I think I had tears in my eyes within the first two minutes of the show. I don't know how this woman could survive. I would want to die.

Of course I put myself into this woman's situation. Me being her and Jocelyn being her daughter. I don't even want to describe how imagining the death of Jocelyn at my own hand, unintentional as it may be, would make me feel. All I could do was cry. This poor little girl. I just pray that she never awoke and was not scared, sick, and wondering where her Mommy was. Even if she never did awaken in her car seat that day, the image of her awakening and then dying would still be burned into my imagination, as horrible as it is.

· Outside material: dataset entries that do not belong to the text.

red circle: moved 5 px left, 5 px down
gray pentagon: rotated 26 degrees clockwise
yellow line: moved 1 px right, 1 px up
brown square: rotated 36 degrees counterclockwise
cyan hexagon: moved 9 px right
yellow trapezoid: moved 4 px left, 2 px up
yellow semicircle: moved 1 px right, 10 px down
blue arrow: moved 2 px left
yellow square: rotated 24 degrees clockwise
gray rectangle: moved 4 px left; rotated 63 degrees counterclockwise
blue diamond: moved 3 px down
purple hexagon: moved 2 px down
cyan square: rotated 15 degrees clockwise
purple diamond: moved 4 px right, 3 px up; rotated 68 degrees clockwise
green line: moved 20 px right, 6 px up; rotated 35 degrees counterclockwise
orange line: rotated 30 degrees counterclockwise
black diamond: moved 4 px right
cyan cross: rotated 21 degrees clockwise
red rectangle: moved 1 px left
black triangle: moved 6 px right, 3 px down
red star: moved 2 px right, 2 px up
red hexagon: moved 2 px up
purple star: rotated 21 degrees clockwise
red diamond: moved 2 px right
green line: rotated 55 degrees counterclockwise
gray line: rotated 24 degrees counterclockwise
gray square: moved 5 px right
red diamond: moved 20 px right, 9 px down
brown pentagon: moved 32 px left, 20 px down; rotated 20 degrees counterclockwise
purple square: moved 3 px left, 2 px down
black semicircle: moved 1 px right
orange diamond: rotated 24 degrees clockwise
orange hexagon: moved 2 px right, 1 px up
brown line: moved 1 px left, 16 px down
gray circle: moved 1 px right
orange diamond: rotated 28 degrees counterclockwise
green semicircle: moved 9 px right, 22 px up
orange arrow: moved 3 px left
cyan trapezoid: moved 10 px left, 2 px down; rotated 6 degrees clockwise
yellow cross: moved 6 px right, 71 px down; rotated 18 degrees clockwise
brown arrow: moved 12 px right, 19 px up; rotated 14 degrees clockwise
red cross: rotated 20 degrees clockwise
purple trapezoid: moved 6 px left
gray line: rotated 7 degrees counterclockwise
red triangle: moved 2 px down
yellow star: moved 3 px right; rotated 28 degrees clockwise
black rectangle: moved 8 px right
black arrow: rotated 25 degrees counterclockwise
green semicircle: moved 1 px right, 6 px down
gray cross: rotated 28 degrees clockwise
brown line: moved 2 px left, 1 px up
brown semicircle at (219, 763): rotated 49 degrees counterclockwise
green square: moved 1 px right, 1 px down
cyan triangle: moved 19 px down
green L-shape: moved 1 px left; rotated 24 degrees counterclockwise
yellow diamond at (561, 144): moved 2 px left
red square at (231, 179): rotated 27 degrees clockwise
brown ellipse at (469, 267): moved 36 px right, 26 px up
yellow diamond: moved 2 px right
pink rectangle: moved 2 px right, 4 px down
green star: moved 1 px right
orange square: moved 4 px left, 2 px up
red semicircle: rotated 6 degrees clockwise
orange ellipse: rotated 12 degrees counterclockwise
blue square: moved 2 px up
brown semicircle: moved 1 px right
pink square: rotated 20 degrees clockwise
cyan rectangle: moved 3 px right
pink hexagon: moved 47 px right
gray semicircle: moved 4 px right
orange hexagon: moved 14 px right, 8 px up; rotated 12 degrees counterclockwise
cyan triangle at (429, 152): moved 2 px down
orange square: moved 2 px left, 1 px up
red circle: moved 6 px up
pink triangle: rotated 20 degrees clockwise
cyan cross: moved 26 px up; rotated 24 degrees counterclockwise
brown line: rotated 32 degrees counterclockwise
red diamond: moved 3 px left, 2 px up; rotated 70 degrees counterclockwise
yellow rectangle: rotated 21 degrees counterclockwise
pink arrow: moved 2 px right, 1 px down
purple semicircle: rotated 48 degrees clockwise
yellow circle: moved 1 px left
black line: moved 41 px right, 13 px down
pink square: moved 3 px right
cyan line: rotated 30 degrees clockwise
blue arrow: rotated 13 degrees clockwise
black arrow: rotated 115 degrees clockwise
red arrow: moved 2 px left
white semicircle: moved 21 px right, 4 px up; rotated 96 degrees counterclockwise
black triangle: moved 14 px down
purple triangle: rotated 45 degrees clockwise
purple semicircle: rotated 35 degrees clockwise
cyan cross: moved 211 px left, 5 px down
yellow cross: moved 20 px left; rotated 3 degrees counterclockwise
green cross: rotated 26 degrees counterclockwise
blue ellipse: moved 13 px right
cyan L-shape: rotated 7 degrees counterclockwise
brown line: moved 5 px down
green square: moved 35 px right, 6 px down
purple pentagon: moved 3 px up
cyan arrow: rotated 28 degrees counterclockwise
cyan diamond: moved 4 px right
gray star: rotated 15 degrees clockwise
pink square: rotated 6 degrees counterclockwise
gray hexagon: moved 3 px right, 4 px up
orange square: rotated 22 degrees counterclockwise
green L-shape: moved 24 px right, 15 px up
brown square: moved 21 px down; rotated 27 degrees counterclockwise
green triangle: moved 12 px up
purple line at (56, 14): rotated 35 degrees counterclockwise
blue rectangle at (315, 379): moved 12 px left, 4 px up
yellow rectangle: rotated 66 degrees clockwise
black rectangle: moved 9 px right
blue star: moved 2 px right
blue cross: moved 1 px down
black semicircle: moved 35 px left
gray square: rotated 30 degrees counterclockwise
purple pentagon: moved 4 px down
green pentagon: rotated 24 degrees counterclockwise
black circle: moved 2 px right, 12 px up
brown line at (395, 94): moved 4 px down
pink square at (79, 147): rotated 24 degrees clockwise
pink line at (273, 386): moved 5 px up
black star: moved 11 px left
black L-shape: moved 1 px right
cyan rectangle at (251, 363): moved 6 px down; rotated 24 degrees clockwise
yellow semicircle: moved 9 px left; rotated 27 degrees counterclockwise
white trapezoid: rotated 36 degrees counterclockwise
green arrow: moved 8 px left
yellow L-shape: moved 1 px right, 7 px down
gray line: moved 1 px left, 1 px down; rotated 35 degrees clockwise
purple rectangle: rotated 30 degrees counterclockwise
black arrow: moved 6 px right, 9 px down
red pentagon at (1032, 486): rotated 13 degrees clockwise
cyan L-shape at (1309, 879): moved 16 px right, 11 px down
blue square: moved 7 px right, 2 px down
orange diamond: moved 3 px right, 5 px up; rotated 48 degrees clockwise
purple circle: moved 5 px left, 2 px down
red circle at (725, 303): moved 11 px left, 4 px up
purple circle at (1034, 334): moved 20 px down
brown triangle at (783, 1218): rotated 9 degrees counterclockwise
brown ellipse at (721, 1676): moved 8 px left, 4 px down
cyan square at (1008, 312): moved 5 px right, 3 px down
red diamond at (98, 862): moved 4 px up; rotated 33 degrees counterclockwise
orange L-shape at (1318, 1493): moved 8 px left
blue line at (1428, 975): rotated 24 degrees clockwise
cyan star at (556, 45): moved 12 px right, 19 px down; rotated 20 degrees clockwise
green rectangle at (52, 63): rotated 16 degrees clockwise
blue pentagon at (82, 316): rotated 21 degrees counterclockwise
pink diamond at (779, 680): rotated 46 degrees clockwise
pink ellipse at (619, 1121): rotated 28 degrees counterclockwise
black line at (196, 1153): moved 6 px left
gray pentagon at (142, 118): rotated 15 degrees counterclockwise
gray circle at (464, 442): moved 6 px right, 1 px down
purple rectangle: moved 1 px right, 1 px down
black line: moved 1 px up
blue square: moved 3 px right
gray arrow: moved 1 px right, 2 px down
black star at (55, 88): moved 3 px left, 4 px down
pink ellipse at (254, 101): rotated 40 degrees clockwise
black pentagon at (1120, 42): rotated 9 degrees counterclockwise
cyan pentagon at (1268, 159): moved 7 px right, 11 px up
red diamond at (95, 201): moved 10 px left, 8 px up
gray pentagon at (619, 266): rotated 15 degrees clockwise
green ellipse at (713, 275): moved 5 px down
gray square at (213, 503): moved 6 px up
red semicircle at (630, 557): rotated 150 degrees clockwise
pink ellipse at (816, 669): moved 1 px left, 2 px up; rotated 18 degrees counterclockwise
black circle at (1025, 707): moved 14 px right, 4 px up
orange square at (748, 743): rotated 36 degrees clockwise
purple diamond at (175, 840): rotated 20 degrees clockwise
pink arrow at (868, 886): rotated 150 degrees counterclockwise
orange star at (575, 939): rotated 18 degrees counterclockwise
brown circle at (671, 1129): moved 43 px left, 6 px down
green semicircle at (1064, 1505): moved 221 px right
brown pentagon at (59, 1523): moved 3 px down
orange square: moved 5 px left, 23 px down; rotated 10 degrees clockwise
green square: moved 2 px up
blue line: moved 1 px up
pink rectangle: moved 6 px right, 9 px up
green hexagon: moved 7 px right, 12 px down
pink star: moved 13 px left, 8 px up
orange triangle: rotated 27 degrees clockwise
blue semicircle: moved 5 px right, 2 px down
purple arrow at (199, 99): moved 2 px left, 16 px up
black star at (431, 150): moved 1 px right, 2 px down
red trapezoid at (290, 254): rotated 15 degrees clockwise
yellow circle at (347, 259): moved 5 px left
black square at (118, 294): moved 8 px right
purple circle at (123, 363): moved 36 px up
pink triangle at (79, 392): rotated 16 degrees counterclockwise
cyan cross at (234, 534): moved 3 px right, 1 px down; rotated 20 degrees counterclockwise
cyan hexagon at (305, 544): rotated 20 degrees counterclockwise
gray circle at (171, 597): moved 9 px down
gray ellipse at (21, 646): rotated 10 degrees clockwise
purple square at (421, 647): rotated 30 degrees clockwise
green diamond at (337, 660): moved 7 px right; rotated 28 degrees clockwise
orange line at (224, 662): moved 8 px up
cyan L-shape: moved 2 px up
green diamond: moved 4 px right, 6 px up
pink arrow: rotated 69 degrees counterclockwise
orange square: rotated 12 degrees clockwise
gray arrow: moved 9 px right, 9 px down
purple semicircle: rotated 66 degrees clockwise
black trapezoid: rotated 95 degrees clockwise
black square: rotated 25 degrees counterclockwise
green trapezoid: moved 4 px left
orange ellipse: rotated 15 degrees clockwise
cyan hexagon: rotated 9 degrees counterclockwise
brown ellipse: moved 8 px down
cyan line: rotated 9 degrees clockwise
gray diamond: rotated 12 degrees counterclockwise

I don't know how I feel about this mother. Yes, I guess it could happen to anyone. I want to say that I cannot imagine that I would ever forget that Jocelyn was in the car and leave her there (especially for sooo long), BUT I'm not a working mom of two. I don't feel as stressed as this woman described herself as feeling (but still, leaving your daughter in a hot car for 7+ hours...not thinking about it once). What she did was horrible, but I do not look at her as a child killer. I can't say that it's not her fault that her baby is dead. I don't think she needs any more punishment than she is already dealing with on a day-to-day basis. I'm sure she is in a living hell. God, how do you live with yourself again after making such a deadly mistake. I'm not sure I could...

I just keep picturing that poor little girl strapped in her car seat. Heatstroke. Gone. Forever. One major mistake by the person who loved her the most.

Makes you think...

1 comment:

  1. there is definatley something wrong with this women. how in the hell do u leave your kid in a car for 7 hours and not remember shes in the car. HELLO i think she should have all her kids taken off of her until someone finds out whats wrong with this woman. was she high. there is definetly something wrong. i dont feel sorry for her. i feel sorry for any other children she has.